I’m not sure how but my buddies and I knew NOT to risk the beach on an outgoing tide.  A sneaker wave on an outgoing tide was a bad deal.  You could end up in China.  So we limited our risky play to incoming tides.  And we learned early on which risks were worth taking and which not.  We learned to “read” the ocean, the currents, and the patterns of nature.  What an education that was.

Well, this is what Louv’s book is all about: unstructured experiential learning in nature through play.  And, he laments, we don’t allow our kids to do this any more.   We design our playgrounds with litigation in mind, making them tamer and tamer.  Yet if you watch kids in these playgrounds, they’d rather play on the wild edge of the park or playground, not on the swings, if given that opportunity.

Louv writes about how our kids sustain more injuries in organized sports than we did in unstructured, wild play.  Kids don’t build tree houses any more because the homeowner’s association won’t allow them.  “Forts” in the woods cause worry about transients or kids playing with fire.  He presents an image of “containerized” kids – in high chairs, play pens, car seats, cars, and strollers (as the parent, of course, is jogging along the bike path!)

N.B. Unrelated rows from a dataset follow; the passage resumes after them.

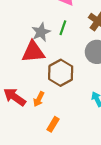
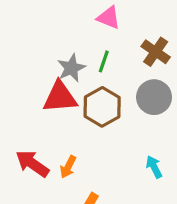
brown hexagon: (61, 73) -> (102, 107), moved

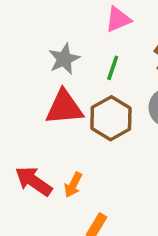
pink triangle: (109, 18) -> (118, 19), turned -45
gray star: (71, 68) -> (64, 59), moved

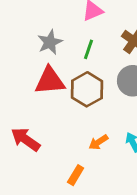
orange arrow: (73, 185) -> (98, 142), moved, turned 30

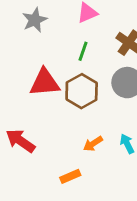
gray star: (50, 42) -> (35, 20), moved
orange rectangle: (76, 175) -> (70, 176), turned 36

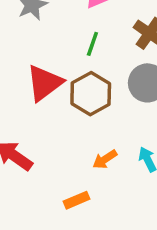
red triangle: (45, 83) -> (45, 83), turned -32

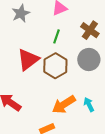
orange arrow: (105, 159) -> (64, 105), size x1.6

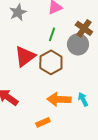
gray circle: (89, 59) -> (78, 44), moved
orange arrow: (64, 105) -> (59, 99), turned 35

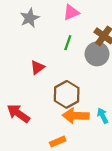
red triangle: (25, 56) -> (37, 67), size x0.6
brown hexagon: (51, 62) -> (67, 94), moved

Louv’s book, not surprisingly, has struck a chord with many of my generation and the younger one just behind us.  Indeed, he has achieved something of cult status across the country as parents try to figure out how to capture the freedom of play in nature that so many of us enjoyed as children.  Even recess is being eliminated from many of our elementary schools, he points out, as schools focus more and more on teaching to achievement tests.

This book is about getting back to nature.  It’s worth a look and it is a reminder, if for nothing else than to bring nature back into our lives and into the lives of the young people around us.  It will take you back to Rachel Carson’s Silent Spring and to John Muir, Aldo Leopold, Henry David Thoreau, Edward Abbey, and many others.  If you’re working on your master naturalist certificate this will bring you up to date on all the literature that you should be reading, and if you just want to know what’s going on in the world of environmental education this will do the trick.

Louv ends with a check list of 100 things we can do to get kids back to nature.  Whether you are a parent or grandparent, an educator or a lawyer, or whether you’re looking for opportunities for your civic groups or government programs, there is something here for everyone.